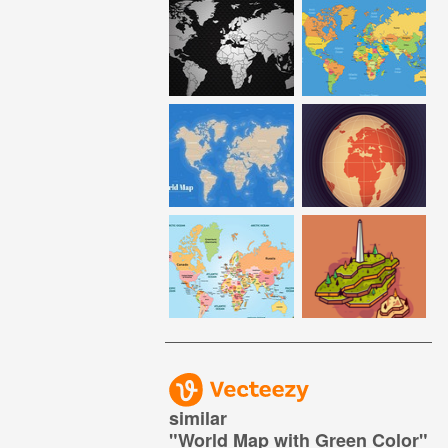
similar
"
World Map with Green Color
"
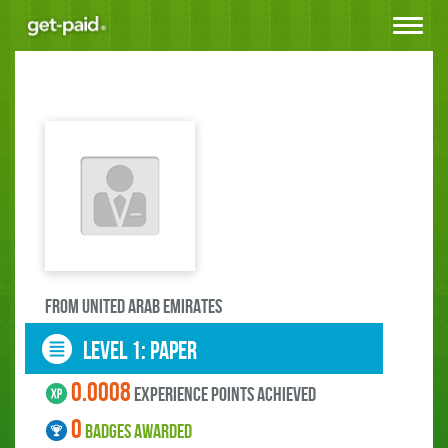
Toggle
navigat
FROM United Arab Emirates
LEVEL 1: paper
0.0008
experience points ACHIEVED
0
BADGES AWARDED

*-*-*

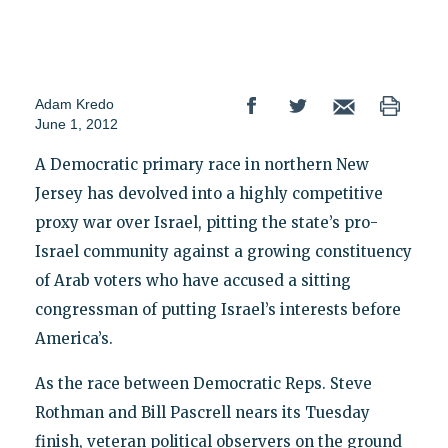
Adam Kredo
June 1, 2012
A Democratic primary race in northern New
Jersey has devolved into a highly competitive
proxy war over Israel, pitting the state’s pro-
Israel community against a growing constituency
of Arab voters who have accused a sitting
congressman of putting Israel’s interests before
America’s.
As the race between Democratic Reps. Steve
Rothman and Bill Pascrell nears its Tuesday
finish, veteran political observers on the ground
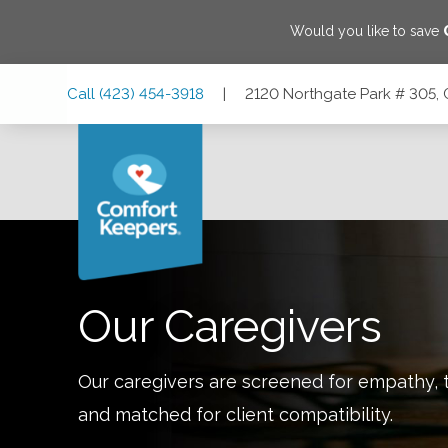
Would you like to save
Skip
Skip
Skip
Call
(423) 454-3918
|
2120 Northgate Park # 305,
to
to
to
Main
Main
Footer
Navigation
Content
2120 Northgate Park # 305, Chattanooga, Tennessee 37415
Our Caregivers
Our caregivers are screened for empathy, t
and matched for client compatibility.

*-*-*

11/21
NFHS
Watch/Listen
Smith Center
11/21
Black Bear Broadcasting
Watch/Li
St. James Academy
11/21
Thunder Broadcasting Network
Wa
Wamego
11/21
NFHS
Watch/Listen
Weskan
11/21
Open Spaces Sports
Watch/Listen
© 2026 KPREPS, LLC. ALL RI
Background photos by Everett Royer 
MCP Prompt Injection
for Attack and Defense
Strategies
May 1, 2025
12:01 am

*-*-*

Within the listing above, the stretch from the line with "Rothman and Bill Pascrell nears its Tuesday" down to the line with "Our caregivers are screened for empathy, t" is to be given again exactly, end lines included and pictures excluded.

ANSWER AREA:
Rothman and Bill Pascrell nears its Tuesday
finish, veteran political observers on the ground
Would you like to save
Skip
Skip
Skip
Call
(423) 454-3918
|
2120 Northgate Park # 305,
to
to
to
Main
Main
Footer
Navigation
Content
2120 Northgate Park # 305, Chattanooga, Tennessee 37415
Our Caregivers
Our caregivers are screened for empathy, t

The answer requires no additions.